- [EXERCISE DIRECTIONS]: From the records below, take each line where the string "Internetseiten" shows up and copy it.

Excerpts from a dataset
*** Block opens ***
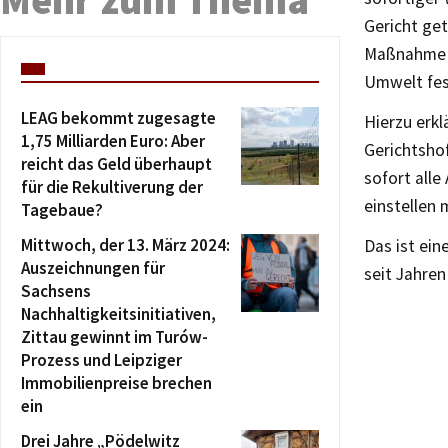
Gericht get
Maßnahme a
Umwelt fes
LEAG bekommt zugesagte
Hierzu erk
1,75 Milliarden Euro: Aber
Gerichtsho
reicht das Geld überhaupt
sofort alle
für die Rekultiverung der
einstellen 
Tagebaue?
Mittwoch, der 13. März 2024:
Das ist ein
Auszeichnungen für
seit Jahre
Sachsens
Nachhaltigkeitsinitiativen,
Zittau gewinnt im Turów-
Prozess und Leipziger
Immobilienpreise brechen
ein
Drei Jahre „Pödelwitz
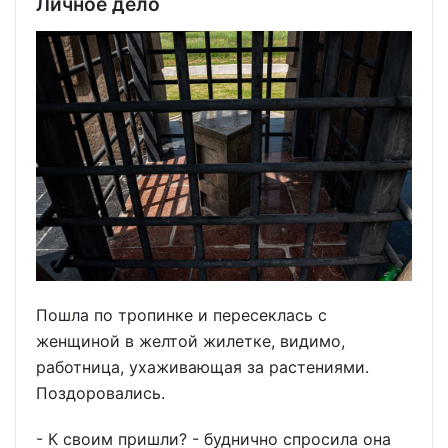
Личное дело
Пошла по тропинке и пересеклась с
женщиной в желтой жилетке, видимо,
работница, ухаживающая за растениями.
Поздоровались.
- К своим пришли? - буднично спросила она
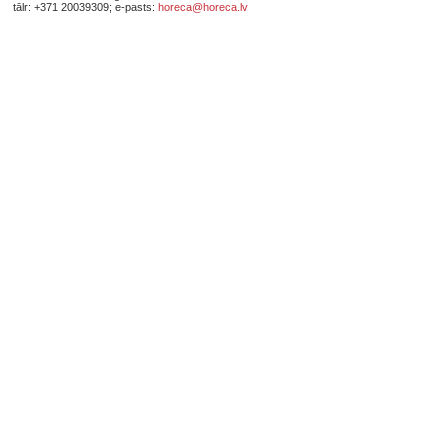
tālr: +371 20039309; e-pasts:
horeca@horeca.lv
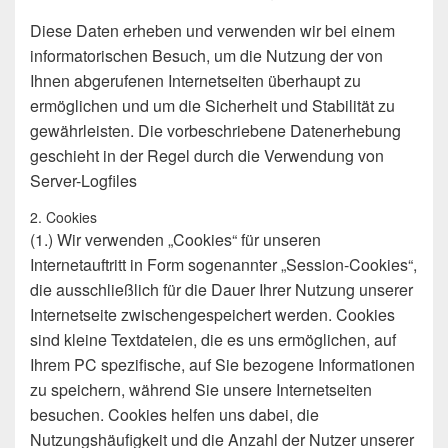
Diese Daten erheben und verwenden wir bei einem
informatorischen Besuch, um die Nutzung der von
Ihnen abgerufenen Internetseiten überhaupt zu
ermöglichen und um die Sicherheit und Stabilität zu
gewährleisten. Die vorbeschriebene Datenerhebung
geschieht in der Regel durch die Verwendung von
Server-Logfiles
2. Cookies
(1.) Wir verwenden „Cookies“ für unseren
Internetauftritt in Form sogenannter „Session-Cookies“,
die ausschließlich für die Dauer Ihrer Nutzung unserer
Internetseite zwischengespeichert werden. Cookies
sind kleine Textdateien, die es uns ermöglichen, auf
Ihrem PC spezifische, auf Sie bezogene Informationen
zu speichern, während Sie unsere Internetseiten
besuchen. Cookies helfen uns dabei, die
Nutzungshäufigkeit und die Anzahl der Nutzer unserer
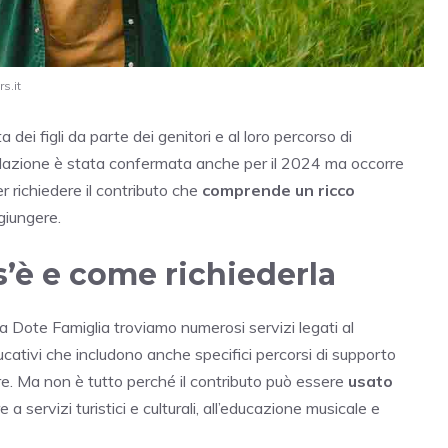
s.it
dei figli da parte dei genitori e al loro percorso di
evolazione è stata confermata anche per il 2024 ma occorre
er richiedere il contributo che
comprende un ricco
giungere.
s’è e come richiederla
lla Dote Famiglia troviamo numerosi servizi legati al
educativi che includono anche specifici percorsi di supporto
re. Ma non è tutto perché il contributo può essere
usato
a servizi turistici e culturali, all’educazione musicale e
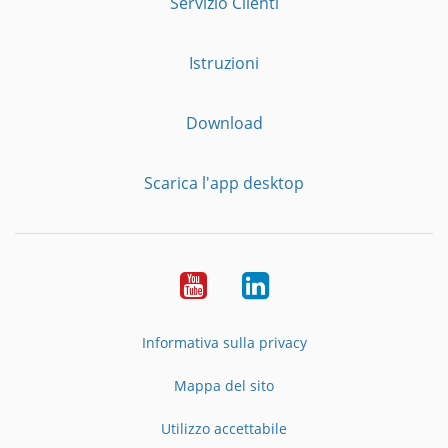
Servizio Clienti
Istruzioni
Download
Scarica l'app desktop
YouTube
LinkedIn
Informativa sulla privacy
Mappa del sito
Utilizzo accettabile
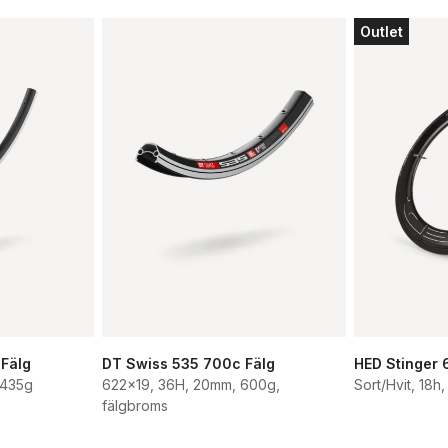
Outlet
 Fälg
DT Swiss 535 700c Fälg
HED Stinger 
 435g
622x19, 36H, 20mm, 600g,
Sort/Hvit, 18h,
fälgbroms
*** Block closes ***
*** Block opens ***
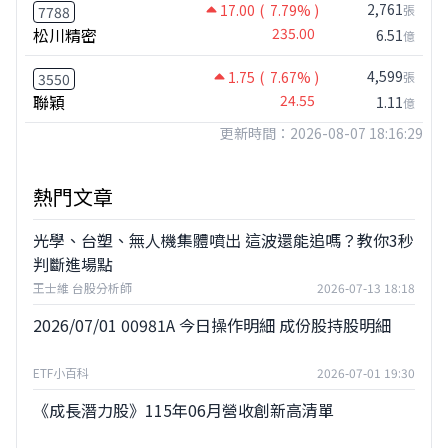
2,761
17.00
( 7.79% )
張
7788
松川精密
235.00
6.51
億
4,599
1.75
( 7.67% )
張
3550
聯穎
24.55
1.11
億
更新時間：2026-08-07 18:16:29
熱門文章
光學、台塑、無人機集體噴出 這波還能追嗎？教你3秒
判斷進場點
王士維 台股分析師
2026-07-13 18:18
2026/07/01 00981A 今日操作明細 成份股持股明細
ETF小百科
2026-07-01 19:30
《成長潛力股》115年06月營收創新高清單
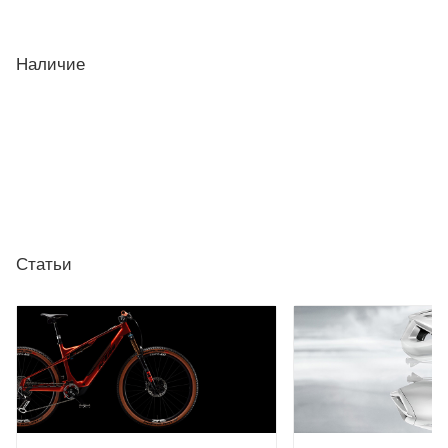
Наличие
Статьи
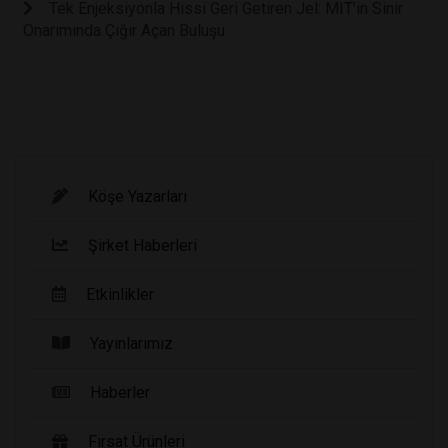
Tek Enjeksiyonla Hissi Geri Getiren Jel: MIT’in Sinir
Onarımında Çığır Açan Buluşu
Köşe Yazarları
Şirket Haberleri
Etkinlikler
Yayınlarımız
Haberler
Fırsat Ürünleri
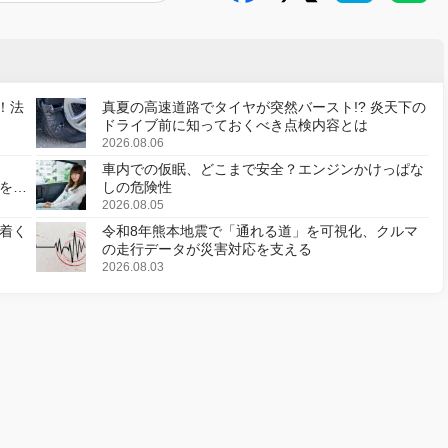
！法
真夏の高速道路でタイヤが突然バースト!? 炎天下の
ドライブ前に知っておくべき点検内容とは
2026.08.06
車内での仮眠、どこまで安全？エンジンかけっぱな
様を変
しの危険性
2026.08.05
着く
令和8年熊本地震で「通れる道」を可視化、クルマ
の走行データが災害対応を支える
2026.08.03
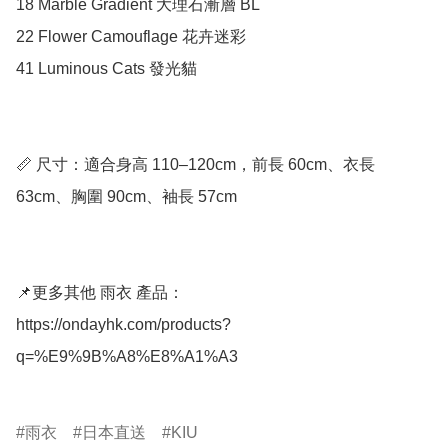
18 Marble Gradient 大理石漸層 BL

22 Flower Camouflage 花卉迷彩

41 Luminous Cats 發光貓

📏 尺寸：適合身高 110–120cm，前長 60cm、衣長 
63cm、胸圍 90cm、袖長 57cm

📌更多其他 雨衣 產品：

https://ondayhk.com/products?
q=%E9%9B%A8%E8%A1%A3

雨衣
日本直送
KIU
*** Block closes ***
- [TASK OUTPUT]:
Ihnen abgerufenen Internetseiten überhaupt zu
zu speichern, während Sie unsere Internetseiten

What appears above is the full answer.